• **EXERCISE AIM**
All of the entries below need to be repeated exactly.
(GIVEN DATA Opens)
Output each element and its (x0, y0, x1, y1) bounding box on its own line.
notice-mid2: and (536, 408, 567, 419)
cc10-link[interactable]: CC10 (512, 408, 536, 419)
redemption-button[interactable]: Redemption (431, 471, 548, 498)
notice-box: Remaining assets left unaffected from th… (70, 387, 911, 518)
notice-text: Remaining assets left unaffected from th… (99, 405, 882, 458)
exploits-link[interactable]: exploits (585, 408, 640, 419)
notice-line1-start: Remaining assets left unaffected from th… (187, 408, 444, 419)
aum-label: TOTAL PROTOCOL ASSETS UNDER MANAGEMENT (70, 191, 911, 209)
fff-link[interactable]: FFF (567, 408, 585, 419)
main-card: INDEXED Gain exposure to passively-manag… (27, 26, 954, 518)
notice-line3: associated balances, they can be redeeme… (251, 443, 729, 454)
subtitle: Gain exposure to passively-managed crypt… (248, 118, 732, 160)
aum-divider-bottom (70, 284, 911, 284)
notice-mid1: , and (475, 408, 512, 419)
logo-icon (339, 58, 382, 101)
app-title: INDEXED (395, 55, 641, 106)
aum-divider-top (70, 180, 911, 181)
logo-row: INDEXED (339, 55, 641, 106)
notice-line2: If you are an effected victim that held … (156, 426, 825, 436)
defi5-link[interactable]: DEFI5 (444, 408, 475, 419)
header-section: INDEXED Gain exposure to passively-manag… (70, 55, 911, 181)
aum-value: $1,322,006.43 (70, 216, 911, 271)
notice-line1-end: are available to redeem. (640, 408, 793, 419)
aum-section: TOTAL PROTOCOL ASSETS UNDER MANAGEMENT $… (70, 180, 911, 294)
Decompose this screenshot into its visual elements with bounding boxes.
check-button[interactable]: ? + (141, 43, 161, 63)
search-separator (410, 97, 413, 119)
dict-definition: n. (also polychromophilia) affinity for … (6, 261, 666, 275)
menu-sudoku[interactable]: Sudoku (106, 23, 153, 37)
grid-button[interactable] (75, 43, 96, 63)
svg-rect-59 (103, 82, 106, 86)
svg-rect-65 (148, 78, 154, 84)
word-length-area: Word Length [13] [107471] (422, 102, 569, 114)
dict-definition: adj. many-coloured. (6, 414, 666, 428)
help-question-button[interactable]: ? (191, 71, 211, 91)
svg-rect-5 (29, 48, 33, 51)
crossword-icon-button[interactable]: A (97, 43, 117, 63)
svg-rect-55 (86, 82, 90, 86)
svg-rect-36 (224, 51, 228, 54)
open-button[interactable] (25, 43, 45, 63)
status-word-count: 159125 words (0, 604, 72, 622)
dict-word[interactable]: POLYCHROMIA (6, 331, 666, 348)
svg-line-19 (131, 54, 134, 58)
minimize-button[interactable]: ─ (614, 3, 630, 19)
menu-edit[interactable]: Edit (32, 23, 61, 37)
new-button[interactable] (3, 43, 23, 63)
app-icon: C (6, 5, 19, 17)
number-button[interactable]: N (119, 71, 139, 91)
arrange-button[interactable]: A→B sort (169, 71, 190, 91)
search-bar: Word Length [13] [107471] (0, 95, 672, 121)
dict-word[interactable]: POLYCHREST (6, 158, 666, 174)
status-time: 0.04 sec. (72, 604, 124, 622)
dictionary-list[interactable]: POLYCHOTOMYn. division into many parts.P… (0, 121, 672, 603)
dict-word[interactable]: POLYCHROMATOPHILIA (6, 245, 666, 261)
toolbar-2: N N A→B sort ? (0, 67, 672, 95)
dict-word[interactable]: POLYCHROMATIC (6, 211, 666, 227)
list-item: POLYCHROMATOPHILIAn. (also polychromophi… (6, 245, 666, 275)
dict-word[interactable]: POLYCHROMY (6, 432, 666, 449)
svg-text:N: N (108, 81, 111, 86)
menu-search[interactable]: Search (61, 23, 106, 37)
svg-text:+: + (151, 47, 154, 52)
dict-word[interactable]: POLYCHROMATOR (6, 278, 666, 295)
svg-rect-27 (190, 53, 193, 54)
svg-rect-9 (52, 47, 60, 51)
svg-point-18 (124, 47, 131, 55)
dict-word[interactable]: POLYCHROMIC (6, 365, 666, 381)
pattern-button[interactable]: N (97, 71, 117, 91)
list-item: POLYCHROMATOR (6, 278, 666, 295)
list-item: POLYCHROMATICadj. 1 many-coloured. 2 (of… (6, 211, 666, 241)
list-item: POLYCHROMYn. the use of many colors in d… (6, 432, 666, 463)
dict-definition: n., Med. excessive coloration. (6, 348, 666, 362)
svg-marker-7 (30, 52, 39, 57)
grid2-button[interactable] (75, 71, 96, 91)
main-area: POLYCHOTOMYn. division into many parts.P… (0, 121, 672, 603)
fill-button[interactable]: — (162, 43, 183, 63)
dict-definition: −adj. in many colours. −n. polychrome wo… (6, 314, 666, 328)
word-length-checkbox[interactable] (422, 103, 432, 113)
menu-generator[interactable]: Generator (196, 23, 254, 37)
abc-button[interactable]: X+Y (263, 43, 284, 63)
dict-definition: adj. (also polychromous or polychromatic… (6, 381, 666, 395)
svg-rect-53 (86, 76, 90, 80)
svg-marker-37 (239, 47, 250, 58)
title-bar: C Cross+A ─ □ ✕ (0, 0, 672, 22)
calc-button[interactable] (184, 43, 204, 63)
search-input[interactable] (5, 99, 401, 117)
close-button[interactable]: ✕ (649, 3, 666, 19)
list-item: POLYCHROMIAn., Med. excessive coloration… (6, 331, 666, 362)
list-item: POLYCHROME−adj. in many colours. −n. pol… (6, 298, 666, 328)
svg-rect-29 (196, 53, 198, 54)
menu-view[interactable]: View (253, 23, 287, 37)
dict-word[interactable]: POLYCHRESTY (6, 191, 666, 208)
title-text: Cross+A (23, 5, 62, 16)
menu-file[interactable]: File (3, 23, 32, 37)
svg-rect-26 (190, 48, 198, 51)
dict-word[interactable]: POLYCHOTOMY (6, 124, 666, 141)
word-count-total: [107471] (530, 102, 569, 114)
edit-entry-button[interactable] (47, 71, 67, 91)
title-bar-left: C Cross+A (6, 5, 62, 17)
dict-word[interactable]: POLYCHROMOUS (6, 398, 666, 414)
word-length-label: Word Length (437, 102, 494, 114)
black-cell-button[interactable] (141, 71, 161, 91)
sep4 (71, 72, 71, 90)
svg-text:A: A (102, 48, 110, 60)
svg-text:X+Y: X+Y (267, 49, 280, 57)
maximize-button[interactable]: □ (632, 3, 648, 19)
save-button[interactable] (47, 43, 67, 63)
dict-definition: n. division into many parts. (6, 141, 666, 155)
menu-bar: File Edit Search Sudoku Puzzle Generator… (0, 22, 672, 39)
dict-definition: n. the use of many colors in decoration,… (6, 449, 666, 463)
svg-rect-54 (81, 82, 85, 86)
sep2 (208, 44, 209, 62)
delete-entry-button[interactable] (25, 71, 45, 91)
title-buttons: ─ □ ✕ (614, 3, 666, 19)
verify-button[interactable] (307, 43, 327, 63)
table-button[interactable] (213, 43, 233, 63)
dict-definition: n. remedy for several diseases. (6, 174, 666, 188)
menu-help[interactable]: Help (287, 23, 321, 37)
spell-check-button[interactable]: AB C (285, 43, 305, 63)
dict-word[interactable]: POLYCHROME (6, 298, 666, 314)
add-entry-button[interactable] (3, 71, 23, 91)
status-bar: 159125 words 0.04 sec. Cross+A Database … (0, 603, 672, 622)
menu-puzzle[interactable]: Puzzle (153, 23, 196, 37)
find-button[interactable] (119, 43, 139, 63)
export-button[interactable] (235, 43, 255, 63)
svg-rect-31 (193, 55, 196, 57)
(GIVEN DATA Closes)
• **ANSWER SPACE**
Output each element and its (x0, y0, x1, y1) bounding box on its own line.
notice-mid2: and (536, 408, 567, 419)
cc10-link[interactable]: CC10 (512, 408, 536, 419)
redemption-button[interactable]: Redemption (431, 471, 548, 498)
notice-box: Remaining assets left unaffected from th… (70, 387, 911, 518)
notice-text: Remaining assets left unaffected from th… (99, 405, 882, 458)
exploits-link[interactable]: exploits (585, 408, 640, 419)
notice-line1-start: Remaining assets left unaffected from th… (187, 408, 444, 419)
aum-label: TOTAL PROTOCOL ASSETS UNDER MANAGEMENT (70, 191, 911, 209)
fff-link[interactable]: FFF (567, 408, 585, 419)
main-card: INDEXED Gain exposure to passively-manag… (27, 26, 954, 518)
notice-line3: associated balances, they can be redeeme… (251, 443, 729, 454)
subtitle: Gain exposure to passively-managed crypt… (248, 118, 732, 160)
aum-divider-bottom (70, 284, 911, 284)
notice-mid1: , and (475, 408, 512, 419)
logo-icon (339, 58, 382, 101)
app-title: INDEXED (395, 55, 641, 106)
aum-divider-top (70, 180, 911, 181)
logo-row: INDEXED (339, 55, 641, 106)
notice-line2: If you are an effected victim that held … (156, 426, 825, 436)
defi5-link[interactable]: DEFI5 (444, 408, 475, 419)
header-section: INDEXED Gain exposure to passively-manag… (70, 55, 911, 181)
aum-value: $1,322,006.43 (70, 216, 911, 271)
notice-line1-end: are available to redeem. (640, 408, 793, 419)
aum-section: TOTAL PROTOCOL ASSETS UNDER MANAGEMENT $… (70, 180, 911, 294)
Decompose this screenshot into its visual elements with bounding boxes.
check-button[interactable]: ? + (141, 43, 161, 63)
search-separator (410, 97, 413, 119)
dict-definition: n. (also polychromophilia) affinity for … (6, 261, 666, 275)
menu-sudoku[interactable]: Sudoku (106, 23, 153, 37)
grid-button[interactable] (75, 43, 96, 63)
svg-rect-59 (103, 82, 106, 86)
svg-rect-65 (148, 78, 154, 84)
word-length-area: Word Length [13] [107471] (422, 102, 569, 114)
dict-definition: adj. many-coloured. (6, 414, 666, 428)
help-question-button[interactable]: ? (191, 71, 211, 91)
svg-rect-5 (29, 48, 33, 51)
crossword-icon-button[interactable]: A (97, 43, 117, 63)
svg-rect-55 (86, 82, 90, 86)
svg-rect-36 (224, 51, 228, 54)
open-button[interactable] (25, 43, 45, 63)
status-word-count: 159125 words (0, 604, 72, 622)
dict-word[interactable]: POLYCHROMIA (6, 331, 666, 348)
svg-line-19 (131, 54, 134, 58)
minimize-button[interactable]: ─ (614, 3, 630, 19)
menu-edit[interactable]: Edit (32, 23, 61, 37)
new-button[interactable] (3, 43, 23, 63)
app-icon: C (6, 5, 19, 17)
number-button[interactable]: N (119, 71, 139, 91)
arrange-button[interactable]: A→B sort (169, 71, 190, 91)
search-bar: Word Length [13] [107471] (0, 95, 672, 121)
dict-word[interactable]: POLYCHREST (6, 158, 666, 174)
status-time: 0.04 sec. (72, 604, 124, 622)
dictionary-list[interactable]: POLYCHOTOMYn. division into many parts.P… (0, 121, 672, 603)
dict-word[interactable]: POLYCHROMATOPHILIA (6, 245, 666, 261)
toolbar-2: N N A→B sort ? (0, 67, 672, 95)
dict-word[interactable]: POLYCHROMATIC (6, 211, 666, 227)
list-item: POLYCHROMATOPHILIAn. (also polychromophi… (6, 245, 666, 275)
dict-word[interactable]: POLYCHROMY (6, 432, 666, 449)
svg-text:N: N (108, 81, 111, 86)
menu-search[interactable]: Search (61, 23, 106, 37)
svg-text:+: + (151, 47, 154, 52)
dict-word[interactable]: POLYCHROMATOR (6, 278, 666, 295)
svg-rect-27 (190, 53, 193, 54)
svg-rect-9 (52, 47, 60, 51)
svg-point-18 (124, 47, 131, 55)
dict-word[interactable]: POLYCHROMIC (6, 365, 666, 381)
pattern-button[interactable]: N (97, 71, 117, 91)
list-item: POLYCHROMATOR (6, 278, 666, 295)
list-item: POLYCHROMATICadj. 1 many-coloured. 2 (of… (6, 211, 666, 241)
list-item: POLYCHROMYn. the use of many colors in d… (6, 432, 666, 463)
dict-definition: n., Med. excessive coloration. (6, 348, 666, 362)
svg-marker-7 (30, 52, 39, 57)
grid2-button[interactable] (75, 71, 96, 91)
main-area: POLYCHOTOMYn. division into many parts.P… (0, 121, 672, 603)
fill-button[interactable]: — (162, 43, 183, 63)
dict-definition: −adj. in many colours. −n. polychrome wo… (6, 314, 666, 328)
word-length-checkbox[interactable] (422, 103, 432, 113)
menu-generator[interactable]: Generator (196, 23, 254, 37)
abc-button[interactable]: X+Y (263, 43, 284, 63)
dict-definition: adj. (also polychromous or polychromatic… (6, 381, 666, 395)
svg-rect-53 (86, 76, 90, 80)
svg-marker-37 (239, 47, 250, 58)
title-bar: C Cross+A ─ □ ✕ (0, 0, 672, 22)
calc-button[interactable] (184, 43, 204, 63)
search-input[interactable] (5, 99, 401, 117)
close-button[interactable]: ✕ (649, 3, 666, 19)
list-item: POLYCHROMIAn., Med. excessive coloration… (6, 331, 666, 362)
list-item: POLYCHROME−adj. in many colours. −n. pol… (6, 298, 666, 328)
svg-rect-29 (196, 53, 198, 54)
menu-view[interactable]: View (253, 23, 287, 37)
dict-word[interactable]: POLYCHRESTY (6, 191, 666, 208)
title-text: Cross+A (23, 5, 62, 16)
menu-file[interactable]: File (3, 23, 32, 37)
svg-rect-26 (190, 48, 198, 51)
dict-word[interactable]: POLYCHOTOMY (6, 124, 666, 141)
word-count-total: [107471] (530, 102, 569, 114)
edit-entry-button[interactable] (47, 71, 67, 91)
title-bar-left: C Cross+A (6, 5, 62, 17)
dict-word[interactable]: POLYCHROMOUS (6, 398, 666, 414)
word-length-label: Word Length (437, 102, 494, 114)
black-cell-button[interactable] (141, 71, 161, 91)
sep4 (71, 72, 71, 90)
svg-text:A: A (102, 48, 110, 60)
svg-text:X+Y: X+Y (267, 49, 280, 57)
maximize-button[interactable]: □ (632, 3, 648, 19)
save-button[interactable] (47, 43, 67, 63)
dict-definition: n. division into many parts. (6, 141, 666, 155)
menu-bar: File Edit Search Sudoku Puzzle Generator… (0, 22, 672, 39)
dict-definition: n. the use of many colors in decoration,… (6, 449, 666, 463)
svg-rect-54 (81, 82, 85, 86)
sep2 (208, 44, 209, 62)
delete-entry-button[interactable] (25, 71, 45, 91)
title-buttons: ─ □ ✕ (614, 3, 666, 19)
verify-button[interactable] (307, 43, 327, 63)
table-button[interactable] (213, 43, 233, 63)
dict-definition: n. remedy for several diseases. (6, 174, 666, 188)
menu-help[interactable]: Help (287, 23, 321, 37)
spell-check-button[interactable]: AB C (285, 43, 305, 63)
dict-word[interactable]: POLYCHROME (6, 298, 666, 314)
add-entry-button[interactable] (3, 71, 23, 91)
status-bar: 159125 words 0.04 sec. Cross+A Database … (0, 603, 672, 622)
menu-puzzle[interactable]: Puzzle (153, 23, 196, 37)
find-button[interactable] (119, 43, 139, 63)
export-button[interactable] (235, 43, 255, 63)
svg-rect-31 (193, 55, 196, 57)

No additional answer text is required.